Introduction
Every interaction with AI is a conversation. And like any conversation, the clarity of your request directly determines the quality of the response you get back. A vague prompt leads to vague results. A well-structured prompt leads to exactly what you need - faster, more accurately, and with fewer follow-ups.
These tips teach you how to become a prompt engineer: someone who crafts instructions that unlock the full potential of Sana Agents. Whether you're building sales messages, extracting insights from meetings, or updating your CRM, mastering prompting is a skill that compounds with every message you send.
Key information
The CARE Framework: Your foundation
All effective prompts follow the same structure.

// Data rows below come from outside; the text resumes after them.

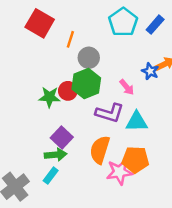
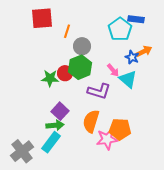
cyan pentagon: (123, 22) -> (120, 29), moved
red square: (40, 23) -> (42, 18), turned -35
blue rectangle: (155, 25) -> (136, 19), turned 56
cyan triangle: (137, 122) -> (128, 79), moved, turned 42
cyan rectangle: (51, 176) -> (51, 142), size x1.5

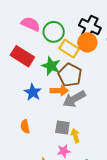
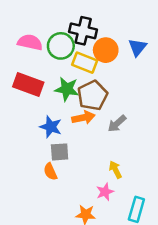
black cross: (90, 27) -> (83, 31), moved
brown pentagon: (70, 75) -> (93, 95), turned 30
gray arrow: (74, 99) -> (117, 124), moved, size x0.7
gray square: (62, 128) -> (60, 152), moved

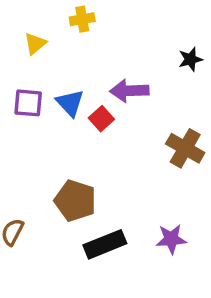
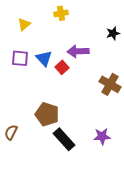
yellow cross: (82, 19) -> (61, 13), moved
black rectangle: (105, 244) -> (64, 139), turned 70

We call it CARE:
C - Context
Why are you asking this question? What's the situation, background, or problem that led you here? Sana needs this to understand your world.A - Action
What specifically do you want Sana to do? Analyze? Summarize? Generate? Create? Be direct about the task.R - Result
What does success look like? What outcome are you after? What should Sana optimize for?E - Example
Show Sana what you mean. An example is worth a thousand words—it eliminates guesswork and aligns expectations.
See it in action
Weak prompt (no CARE):
"Tell me about customer feedback"
Strong prompt (with CARE):
Context: "We launched a new product last month and need to understand customer sentiment"
Action: "Analyze all feedback from the past 30 days"
Result: "Identify the three biggest pain points customers mention"
Example: "Pain points might look like: slow onboarding, confusing interface, or lack of mobile support"
The second prompt gets you exactly what you need in one shot. The first one? You'll be clarifying for the next three messages.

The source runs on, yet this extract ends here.